1.If the atmosphere can support a column of mercury 762 mm high at sea level, what height of water could be supported? The density of water is approximately 114 that of mercury.Answer in units of mm
2.If the atmosphere can support a column of mercury 762 mm high at sea level, what height of a hypothetical liquid with a density 1.40 times that of mercury could be supported?
Answer in units of mm
density x gravity x height = pressure
g/cc.......9.8.......m.......kPa
#1.
1.0 x 9.8 x h = (762/760)*101.325
2. You substitute.
To answer both questions, we need to apply the principle of hydrostatic pressure. The equation for hydrostatic pressure is:
P = ρgh
Where:
P is the pressure exerted by the column of liquid,
ρ is the density of the liquid,
g is the acceleration due to gravity (approximately 9.8 m/s²),
h is the height of the column of liquid.
Now let's solve each question step by step.
1. If the atmosphere can support a column of mercury 762 mm high at sea level, what height of water could be supported?

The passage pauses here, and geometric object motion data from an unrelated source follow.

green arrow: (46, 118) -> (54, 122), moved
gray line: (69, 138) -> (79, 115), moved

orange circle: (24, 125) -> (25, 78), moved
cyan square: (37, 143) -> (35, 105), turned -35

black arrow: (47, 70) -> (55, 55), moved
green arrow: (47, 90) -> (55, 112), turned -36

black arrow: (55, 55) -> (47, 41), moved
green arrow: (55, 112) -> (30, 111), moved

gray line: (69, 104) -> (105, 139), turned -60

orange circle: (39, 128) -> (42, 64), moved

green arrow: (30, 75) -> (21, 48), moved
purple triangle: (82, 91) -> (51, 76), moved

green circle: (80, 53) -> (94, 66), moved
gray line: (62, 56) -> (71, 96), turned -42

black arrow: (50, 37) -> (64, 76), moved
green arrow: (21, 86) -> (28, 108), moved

First, we need to find the pressure exerted by the mercury column:
P_mercury = ρ_mercury * g * h_mercury
Given that the density of mercury is approximately 114 times that of water, we can write:
ρ_mercury = 114 * ρ_water
The pressure exerted by the water column can be expressed as:
P_water = ρ_water * g * h_water
To determine the height of the water column, we need to equate the pressures of the mercury and water columns:
P_mercury = P_water
Substituting the values, we get:
114 * ρ_water * g * h_mercury = ρ_water * g * h_water
The density of water cancels out, simplifying the equation to:
114 * h_mercury = h_water
To find the height of the water column, we multiply the height of the mercury column by 114:
h_water = 114 * 762 mm
h_water ≈ 86968 mm
So, the height of water that could be supported is approximately 86968 mm.
2. If the atmosphere can support a column of mercury 762 mm high at sea level, what height of a hypothetical liquid with a density 1.40 times that of mercury could be supported?

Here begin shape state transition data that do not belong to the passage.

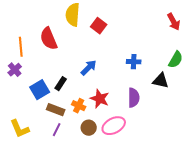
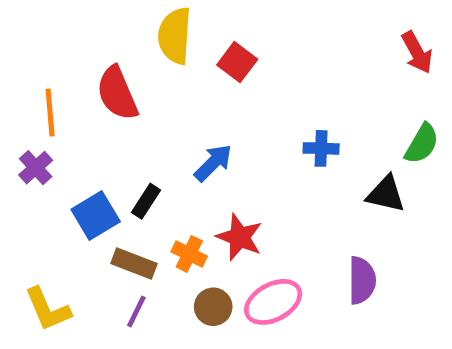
purple semicircle: (134, 98) -> (362, 280), moved

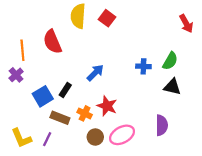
red square: (237, 62) -> (107, 18), moved
green semicircle: (422, 144) -> (170, 61), moved
purple line: (136, 312) -> (47, 139), moved

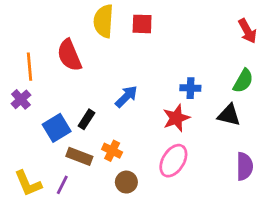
red square: (107, 18) -> (142, 24), turned -35
green semicircle: (170, 61) -> (243, 81), moved
red star: (107, 106) -> (176, 118), moved, turned 30
purple semicircle: (162, 125) -> (245, 166), moved
pink ellipse: (122, 135) -> (173, 161), moved, turned -30

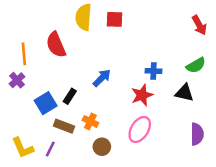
green semicircle: (243, 81) -> (196, 65), turned 30

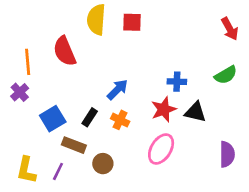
black triangle: (184, 93) -> (195, 112), moved
black rectangle: (70, 96) -> (90, 117), moved
orange cross: (90, 121) -> (120, 120), moved
brown circle: (102, 147) -> (103, 164), moved
yellow L-shape: (23, 148) -> (26, 170), turned 35

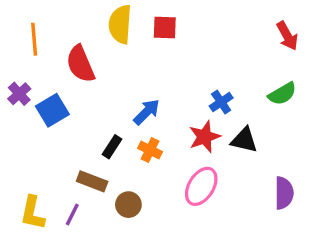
orange line: (28, 62) -> (34, 39), moved
blue cross: (177, 82) -> (221, 102), turned -36
purple cross: (20, 92) -> (19, 94), moved
blue square: (53, 119) -> (52, 110), moved

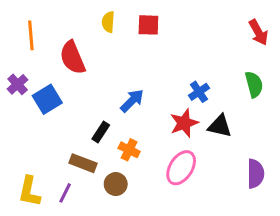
yellow semicircle: (120, 24) -> (108, 22), size x0.6
green semicircle: (282, 94) -> (254, 84), turned -75
orange cross: (150, 150) -> (129, 150), moved

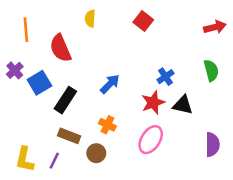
red square: (148, 25) -> (143, 21), moved, turned 36
red arrow: (258, 32) -> (215, 27), turned -75
black rectangle: (101, 132) -> (65, 100), moved, size x1.5

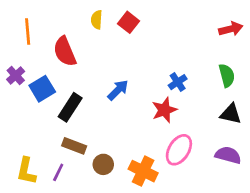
red square: (143, 21) -> (129, 22), moved
black triangle: (183, 105) -> (231, 114), moved
orange cross: (107, 125) -> (143, 171), moved, size x1.5
pink ellipse: (151, 140) -> (179, 150), moved
purple semicircle: (212, 145) -> (228, 155), turned -75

Following the same method as in the previous question, the equation becomes:
1.40 * ρ_mercury * g * h_hypothetical = ρ_mercury * g * h_mercury
The density of mercury cancels out, simplifying the equation to:
1.40 * h_hypothetical = h_mercury
To find the height of the hypothetical liquid column, we divide the height of the mercury column by 1.40:
h_hypothetical = 762 mm / 1.40
h_hypothetical ≈ 544.29 mm
So, the height of a hypothetical liquid with a density 1.40 times that of mercury that could be supported is approximately 544.29 mm.